A) Write a system of linear equations that represents the situation.
B) Solve the system from part (A).
A) To write a system of linear equations that represents the situation, we need to consider the amount of pure fertilizer (in ounces) in each mix and the total volume of the new fertilizer mix (30 fluid ounces).
Let's represent the amount of pure fertilizer in the 20% liquid fertilizer mix as 0.20x (20% of x). Similarly, the amount of pure fertilizer in the 5% liquid fertilizer mix would be 0.05y (5% of y).
Since the gardener combines both mixes to make a final mix of 30 fluid ounces, we can express the following equation based on the total volume:
x + y = 30
The equation for the total amount of pure fertilizer in the mix would be:
0.20x + 0.05y = the total amount of pure fertilizer in the final mix
B) To solve the system of linear equations, we can do either substitution or elimination method. Here, we will solve it using the elimination method.
Let's write the system of equations:
Equation 1: x + y = 30
Equation 2: 0.20x + 0.05y = total amount of pure fertilizer
To eliminate the decimals, we can multiply Equation 2 by 100:
20x + 5y = 100 * (total amount of pure fertilizer)
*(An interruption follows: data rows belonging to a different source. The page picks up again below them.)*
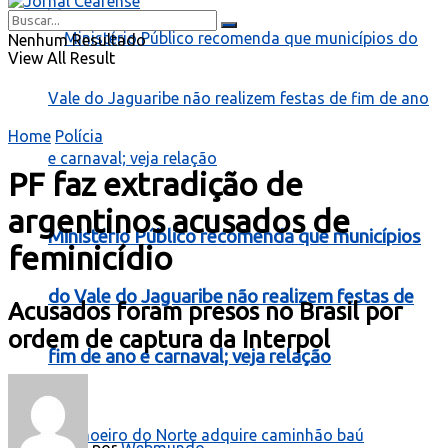
Nenhum Resultado
View All Result
Home
Polícia
PF faz extradição de
argentinos acusados de
Ministério Público recomenda que municípios
feminicídio
do Vale do Jaguaribe não realizem festas de
Acusados foram presos no Brasil por
ordem de captura da Interpol
fim de ano e carnaval; veja relação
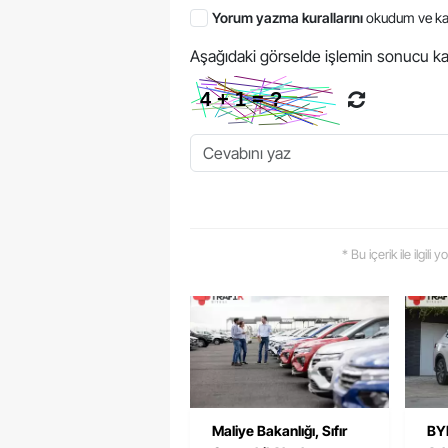
Yorum yazma kurallarını
okudum ve ka
Aşağıdaki görselde işlemin sonucu ka
* Bu içerik ile ilgili
Maliye Bakanlığı, Sıfır
BYD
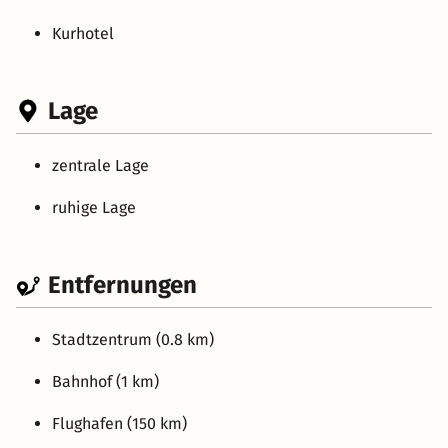
Kurhotel
Lage
zentrale Lage
ruhige Lage
Entfernungen
Stadtzentrum (0.8 km)
Bahnhof (1 km)
Flughafen (150 km)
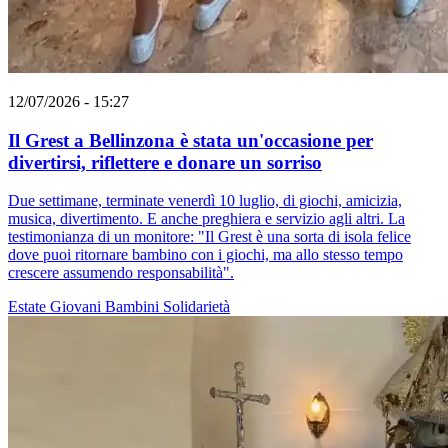
12/07/2026 - 15:27
Il Grest a Bellinzona è stata un'occasione per
divertirsi, riflettere e donare un sorriso
Due settimane, terminate venerdì 10 luglio, di giochi, amicizia,
musica, divertimento. E anche preghiera e servizio agli altri. La
testimonianza di un monitore: "Il Grest è una sorta di isola felice
dove puoi ritornare bambino con i giochi, ma allo stesso tempo
crescere assumendo responsabilità".
Estate
Giovani
Bambini
Solidarietà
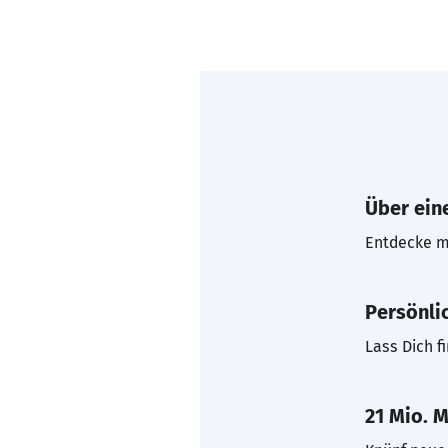
Über eine
Entdecke mi
Persönli
Lass Dich f
21 Mio. M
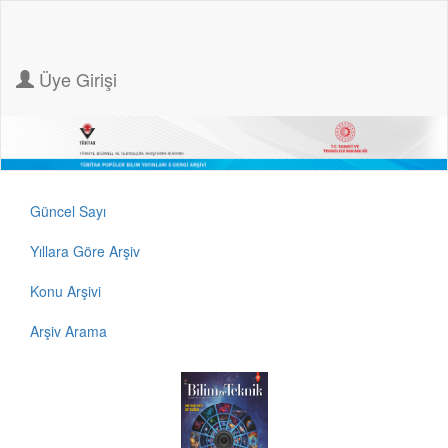
Üye Girişi
Güncel Sayı
Yıllara Göre Arşiv
Konu Arşivi
Arşiv Arama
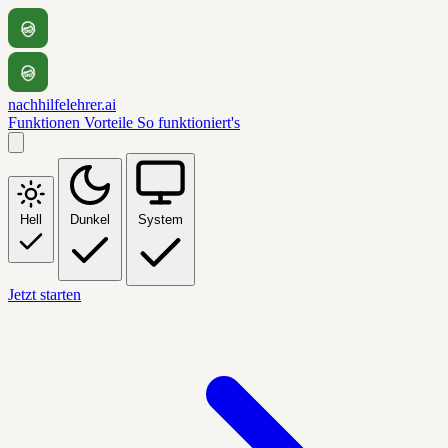
nachhilfelehrer.ai
Funktionen
Vorteile
So funktioniert's
Hell
Dunkel
System
Jetzt starten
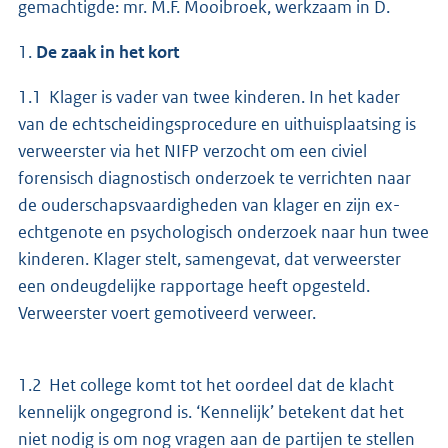
gemachtigde: mr. M.F. Mooibroek, werkzaam in D.
1.
De zaak in het kort
1.1 Klager is vader van twee kinderen. In het kader
van de echtscheidingsprocedure en uithuisplaatsing is
verweerster via het NIFP verzocht om een civiel
forensisch diagnostisch onderzoek te verrichten naar
de ouderschapsvaardigheden van klager en zijn ex-
echtgenote en psychologisch onderzoek naar hun twee
kinderen. Klager stelt, samengevat, dat verweerster
een ondeugdelijke rapportage heeft opgesteld.
Verweerster voert gemotiveerd verweer.
1.2 Het college komt tot het oordeel dat de klacht
kennelijk ongegrond is. ‘Kennelijk’ betekent dat het
niet nodig is om nog vragen aan de partijen te stellen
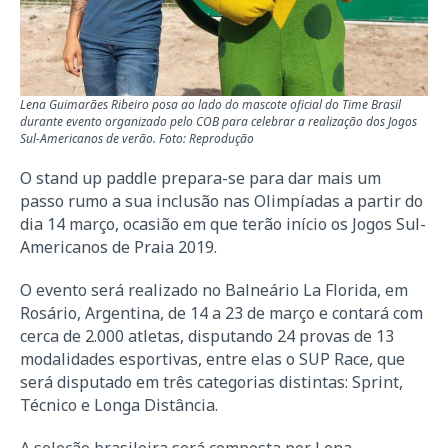
Lena Guimarães Ribeiro posa ao lado do mascote oficial do Time Brasil
durante evento organizado pelo COB para celebrar a realização dos Jogos
Sul-Americanos de verão. Foto: Reprodução
O stand up paddle prepara-se para dar mais um
passo rumo a sua inclusão nas Olimpíadas a partir do
dia 14 março, ocasião em que terão início os Jogos Sul-
Americanos de Praia 2019.
O evento será realizado no Balneário La Florida, em
Rosário, Argentina, de 14 a 23 de março e contará com
cerca de 2.000 atletas, disputando 24 provas de 13
modalidades esportivas, entre elas o SUP Race, que
será disputado em três categorias distintas: Sprint,
Técnico e Longa Distância.
A seleção brasileira será composta por Lena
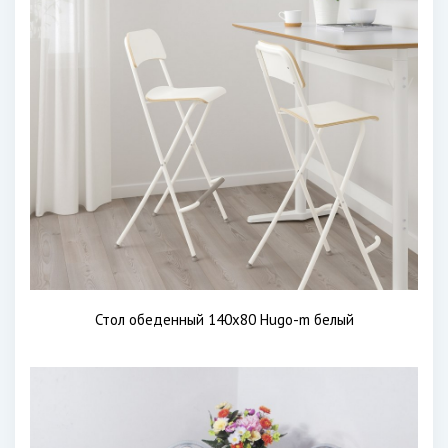
Стол обеденный 140х80 Hugo-m белый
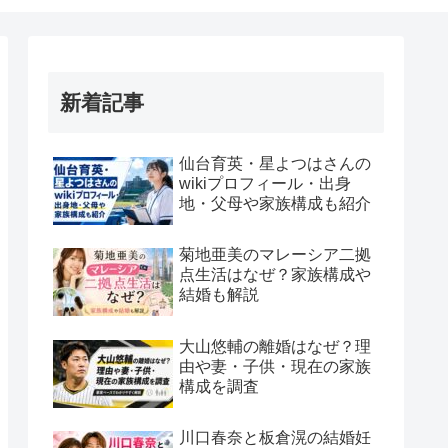
新着記事
仙台育英・星よつはさんの
wikiプロフィール・出身
地・父母や家族構成も紹介
菊地亜美のマレーシア二拠
点生活はなぜ？家族構成や
結婚も解説
大山悠輔の離婚はなぜ？理
由や妻・子供・現在の家族
構成を調査
川口春奈と板倉滉の結婚妊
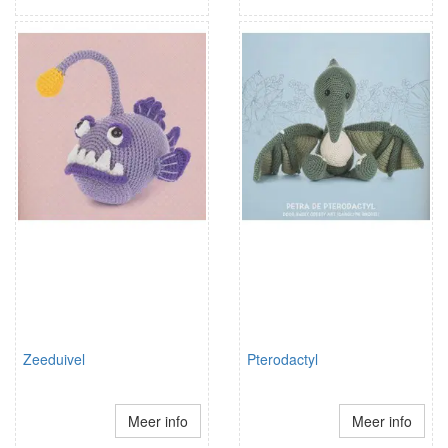
Zeeduivel
Pterodactyl
Meer info
Meer info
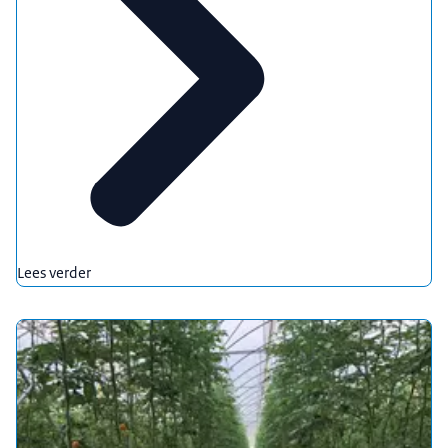
Lees verder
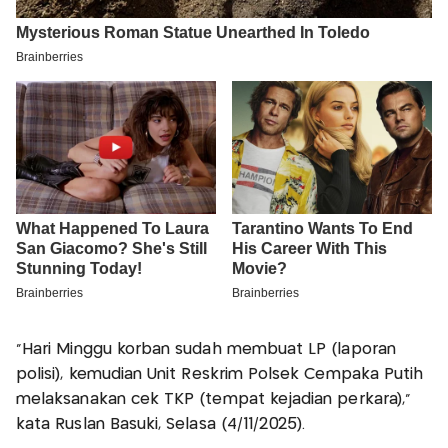
“Hari Minggu korban sudah membuat LP (laporan
polisi), kemudian Unit Reskrim Polsek Cempaka Putih
melaksanakan cek TKP (tempat kejadian perkara),"
kata Ruslan Basuki, Selasa (4/11/2025).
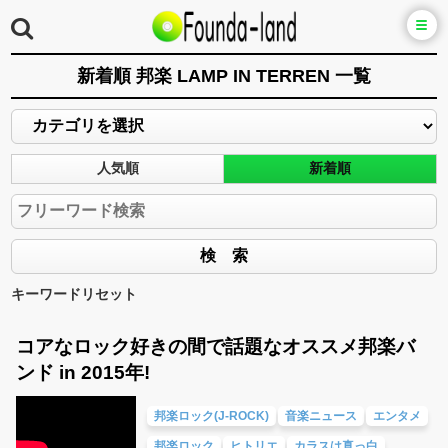
新着順 邦楽 LAMP IN TERREN 一覧
人気順
新着順
キーワードリセット
コアなロック好きの間で話題なオススメ邦楽バ
ンド in 2015年!
邦楽ロック(J-ROCK)
音楽ニュース
エンタメ
邦楽ロック
ヒトリエ
カラスは真っ白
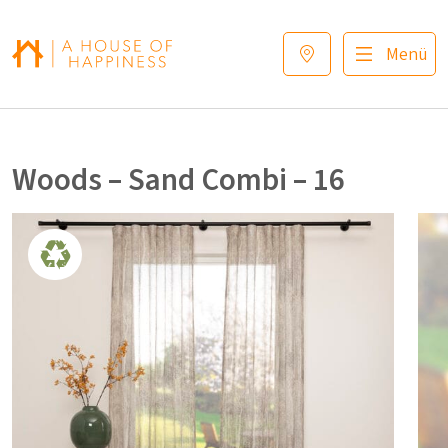
Zur Navigation springen
Zum Hauptinhalt springen
Footer
Menü
Woods – Sand Combi – 16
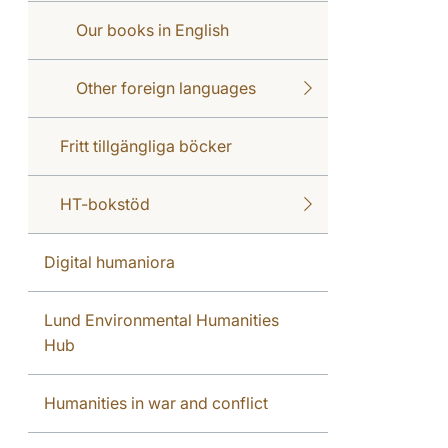
Our books in English
Other foreign languages
Fritt tillgängliga böcker
HT-bokstöd
Digital humaniora
Lund Environmental Humanities
Hub
Humanities in war and conflict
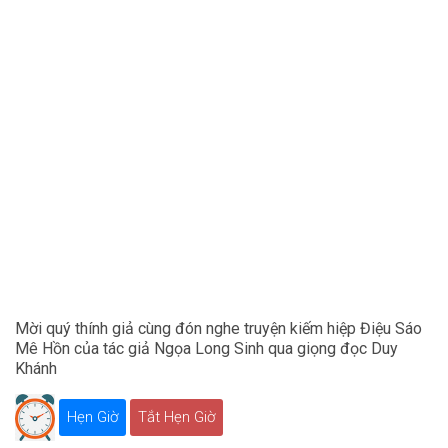
Mời quý thính giả cùng đón nghe truyện kiếm hiệp Điệu Sáo
Mê Hồn của tác giả Ngọa Long Sinh qua giọng đọc Duy
Khánh
Hẹn Giờ
Tắt Hẹn Giờ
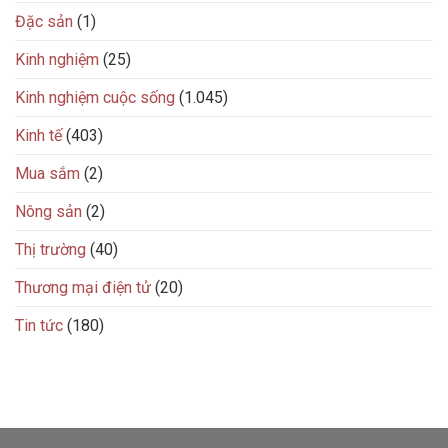
Đặc sản
(1)
Kinh nghiệm
(25)
Kinh nghiệm cuộc sống
(1.045)
Kinh tế
(403)
Mua sắm
(2)
Nông sản
(2)
Thị trường
(40)
Thương mại điện tử
(20)
Tin tức
(180)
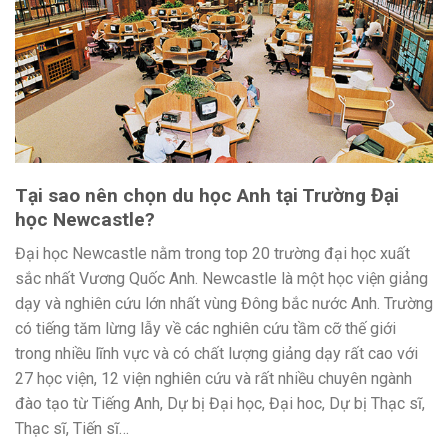
Tại sao nên chọn du học Anh tại Trường Đại
học Newcastle?
Đại học Newcastle nằm trong top 20 trường đại học xuất
sắc nhất Vương Quốc Anh. Newcastle là một học viện giảng
dạy và nghiên cứu lớn nhất vùng Đông bắc nước Anh. Trường
có tiếng tăm lừng lẫy về các nghiên cứu tầm cỡ thế giới
trong nhiều lĩnh vực và có chất lượng giảng dạy rất cao với
27 học viện, 12 viện nghiên cứu và rất nhiều chuyên ngành
đào tạo từ Tiếng Anh, Dự bị Đại học, Đại hoc, Dự bị Thạc sĩ,
Thạc sĩ, Tiến sĩ…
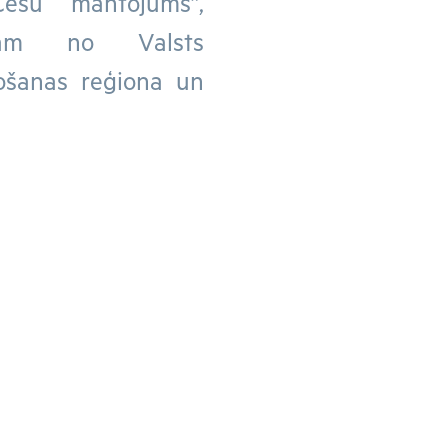
Cēsu mantojums”,
lstam no Valsts
nošanas reģiona un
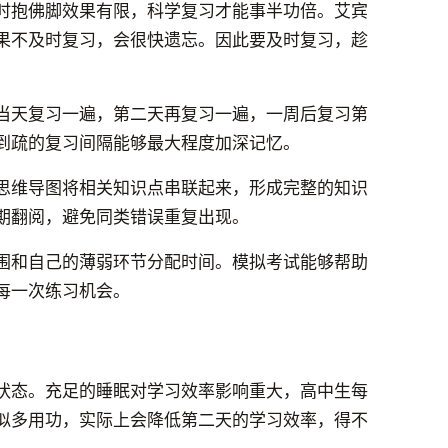
时抱佛脚效果有限，科学复习才能事半功倍。艾宾
果不及时复习，会很快遗忘。因此要及时复习，趁
当天复习一遍，第二天再复习一遍，一周后复习第
到疏的复习间隔能够最大程度加深记忆。
思维导图将相关知识点串联起来，形成完整的知识
期翻阅，避免同类错误重复出现。
围和自己的薄弱环节分配时间。模拟考试能够帮助
每一次练习机会。
状态。充足的睡眠对学习效率影响重大，高中生每
似多用功，实际上会降低第二天的学习效率，得不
Now, let's multiply Equation 1 by 5, so it aligns with the coefficients of y:
5x + 5y = 150
Now, we subtract Equation 1 from Equation 2 to eliminate the y variable:
(20x + 5y) - (5x + 5y) = 100 * (total amount of pure fertilizer) - 150
15x = 100 * (total amount of pure fertilizer) - 150 - 5y
Simplifying:
15x = 100 * (total amount of pure fertilizer) - 150 - 5y
As we don't have the value for the total amount of pure fertilizer, we can't find an exact solution in terms of x and y. However, we do have a relationship between x and y through the equation x + y = 30.
To proceed further and obtain numerical values for x and y, we need additional information about the total amount of pure fertilizer.